Congenital anomalies of coronary arteries are detected in about 1% in patients undergoing coronary angiography. In the specific case of the anomalous left circumflex artery, it may originate from a separate ostium within the right sinus, or as a proximal branch of the right coronary artery with the approximate incidence of 0.37 to 0.7% in all patients [2, 4]. In these cases, it usually courses inferiorly and posteriorly to the aorta to enter the left atrioventricular groove. Usually, the diagnosis of this congenital anomaly of coronary circulation is established during coronary angiography, and stent implantation generally facilitates an echocardiographic view of the vessel course. In our case, the diagnosis was performed by echocardiography, before angiography, detecting “crossed aorta sign” [3], a novel echocardiographic sign, in an apical five-chamber view in which Cx seemed to cross the aorta perpendicularly to aortic long axis. At echocardiographic exam, the “crossed aorta sign” can be confused with the course of the coronary sinus. However, considering the coronary anatomy, the coronary sinus course is usually posterior to the anomalous circumflex course so that the coronary sinus is more easily visualized through the four-chamber apical view, while “crossed aorta sign” can be showed better in the five-chamber apical view, or in a modified four-chamber apical view.
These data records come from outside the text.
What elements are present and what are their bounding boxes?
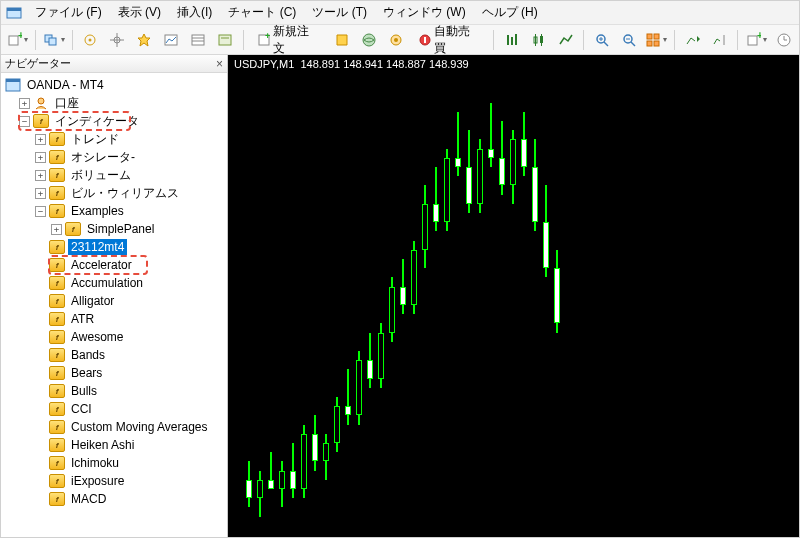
toolbar-separator (493, 30, 494, 50)
chart-symbol: USDJPY,M1 (234, 58, 294, 70)
fx-icon: f (49, 419, 65, 435)
svg-rect-46 (748, 36, 757, 45)
candle-chart-icon[interactable] (527, 28, 550, 52)
svg-marker-44 (697, 36, 700, 42)
collapse-icon[interactable]: − (19, 116, 30, 127)
fx-icon: f (49, 455, 65, 471)
tile-windows-icon[interactable]: ▾ (644, 28, 668, 52)
tree-item[interactable]: fATR (1, 310, 227, 328)
toolbar-separator (674, 30, 675, 50)
tree-item-simplepanel[interactable]: +fSimplePanel (1, 220, 227, 238)
svg-rect-52 (6, 79, 20, 82)
tree-item-label: iExposure (68, 473, 127, 489)
periods-button[interactable] (772, 28, 795, 52)
menu-tools[interactable]: ツール (T) (304, 1, 375, 24)
menu-insert[interactable]: 挿入(I) (169, 1, 220, 24)
tree-item[interactable]: fAccumulation (1, 274, 227, 292)
navigator-title: ナビゲーター (5, 56, 71, 71)
terminal-icon[interactable] (214, 28, 237, 52)
meta-editor-icon[interactable] (330, 28, 353, 52)
line-chart-icon[interactable] (554, 28, 577, 52)
auto-trading-button[interactable]: 自動売買 (411, 28, 487, 52)
tree-item-label: Custom Moving Averages (68, 419, 211, 435)
tree-item-label: Accumulation (68, 275, 146, 291)
indicators-button[interactable]: +▾ (744, 28, 768, 52)
tree-item-label: Bands (68, 347, 108, 363)
chart-area[interactable]: USDJPY,M1 148.891 148.941 148.887 148.93… (228, 55, 799, 537)
tree-item[interactable]: fAccelerator (1, 256, 227, 274)
tree-group-volume[interactable]: +fボリューム (1, 166, 227, 184)
tree-item[interactable]: fHeiken Ashi (1, 436, 227, 454)
tree-root-label: OANDA - MT4 (24, 77, 107, 93)
app-icon (5, 4, 23, 22)
tree-item-label: Bears (68, 365, 105, 381)
terminal-icon (5, 77, 21, 93)
tree-item[interactable]: fMACD (1, 490, 227, 508)
tree-group-examples[interactable]: −fExamples (1, 202, 227, 220)
menu-view[interactable]: 表示 (V) (110, 1, 169, 24)
chart-open: 148.891 (300, 58, 340, 70)
new-chart-button[interactable]: +▾ (5, 28, 29, 52)
chart-window-icon[interactable] (160, 28, 183, 52)
tree-item[interactable]: fAlligator (1, 292, 227, 310)
tree-root[interactable]: OANDA - MT4 (1, 76, 227, 94)
chart-shift-icon[interactable] (708, 28, 731, 52)
svg-point-23 (394, 38, 398, 42)
globe-icon[interactable] (357, 28, 380, 52)
tree-item-selected[interactable]: f23112mt4 (1, 238, 227, 256)
tree-item[interactable]: fIchimoku (1, 454, 227, 472)
expand-icon[interactable]: + (35, 188, 46, 199)
svg-rect-42 (647, 41, 652, 46)
bar-chart-icon[interactable] (500, 28, 523, 52)
tree-indicators-label: インディケータ (52, 112, 142, 131)
fx-icon: f (49, 185, 65, 201)
fx-icon: f (49, 401, 65, 417)
crosshair-icon[interactable] (106, 28, 129, 52)
close-icon[interactable]: × (216, 57, 223, 71)
expand-icon[interactable]: + (35, 134, 46, 145)
tree-item-label: Heiken Ashi (68, 437, 137, 453)
tree-indicators[interactable]: − f インディケータ (1, 112, 227, 130)
selected-indicator-label: 23112mt4 (68, 239, 127, 255)
tree-item[interactable]: fiExposure (1, 472, 227, 490)
tree-item[interactable]: fAwesome (1, 328, 227, 346)
zoom-in-icon[interactable] (590, 28, 613, 52)
svg-text:+: + (265, 33, 270, 41)
fx-icon: f (49, 167, 65, 183)
zoom-out-icon[interactable] (617, 28, 640, 52)
tree-item[interactable]: fCCI (1, 400, 227, 418)
tree-item[interactable]: fCustom Moving Averages (1, 418, 227, 436)
fx-icon: f (49, 275, 65, 291)
tree-group-trend[interactable]: +fトレンド (1, 130, 227, 148)
tree-group-bill-williams[interactable]: +fビル・ウィリアムス (1, 184, 227, 202)
tree-item[interactable]: fBears (1, 364, 227, 382)
collapse-icon[interactable]: − (35, 206, 46, 217)
expand-icon[interactable]: + (35, 152, 46, 163)
new-order-button[interactable]: +新規注文 (250, 28, 326, 52)
profiles-button[interactable]: ▾ (42, 28, 66, 52)
tree-item[interactable]: fBulls (1, 382, 227, 400)
tree-group-oscillator[interactable]: +fオシレータ- (1, 148, 227, 166)
toolbar-separator (35, 30, 36, 50)
svg-text:+: + (757, 32, 761, 41)
tree-item[interactable]: fBands (1, 346, 227, 364)
data-window-icon[interactable] (187, 28, 210, 52)
expand-icon[interactable]: + (35, 170, 46, 181)
compass-icon[interactable] (79, 28, 102, 52)
star-icon[interactable] (133, 28, 156, 52)
tree-accounts-label: 口座 (52, 94, 82, 113)
menu-window[interactable]: ウィンドウ (W) (375, 1, 474, 24)
menu-chart[interactable]: チャート (C) (220, 1, 304, 24)
expand-icon[interactable]: + (19, 98, 30, 109)
toolbar-separator (583, 30, 584, 50)
options-icon[interactable] (384, 28, 407, 52)
svg-text:+: + (18, 32, 22, 41)
menu-help[interactable]: ヘルプ (H) (474, 1, 546, 24)
expand-icon[interactable]: + (51, 224, 62, 235)
tree-accounts[interactable]: + 口座 (1, 94, 227, 112)
auto-scroll-icon[interactable] (681, 28, 704, 52)
navigator-panel: ナビゲーター × OANDA - MT4 + 口座 − f インディケータ +f… (1, 55, 228, 537)
fx-icon: f (49, 131, 65, 147)
navigator-tree[interactable]: OANDA - MT4 + 口座 − f インディケータ +fトレンド +fオシ… (1, 73, 227, 537)
menu-file[interactable]: ファイル (F) (27, 1, 110, 24)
In addition, a feature that differentiates the two echographic anatomical structures is the thickness of the vessel wall: the circumflex has thicker walls than the coronary sinus. In most cases, the anomalous origin of Cx is a benign anomaly. Its detection by transthoracic echocardiogram can help cardiologists to prevent clinical complications. In adult patients, the prognosis of coronary artery anomalies, considering a higher vulnerability to atherosclerosis, is mainly determined by the relationship between arterial pathways, aorta, and pulmonary arteries. These coronary anomalies may be associated with congestive heart failure, arrhythmia, myocardial infarction, syncope, and sudden death [2].

4. Conclusion

Usually, the diagnosis of this congenital anomaly of coronary circulation is established during coronary angiography, and stent implantation generally facilitates an echocardiographic view of the vessel course. Usually, the coronary stents facilitate the visualization of the vessel course, allowing the observation of a novel echocardiographic sign in an apical five-chamber view. This is due to the fact that implanted stents make the anomalous Cx hyperechogenic and easier to be noticed at echocardiography. Our case is particular, since Cx coursing detection was found before stent implantation [3]. In our case, the diagnosis was performed by echocardiography, before angiography, detecting “crossed aorta sign” [3], a novel echocardiographic sign, in an apical five-chamber view in which Cx seemed to cross the aorta perpendicularly to aortic long axis. We believe that the development of echocardiographic technologies will increase the potential role of echo also in the diagnosis of coronary artery anomalies and other pathological entities that were previously misdiagnosed.

Conflicts of Interest

The authors declare that they have no conflicts of interest.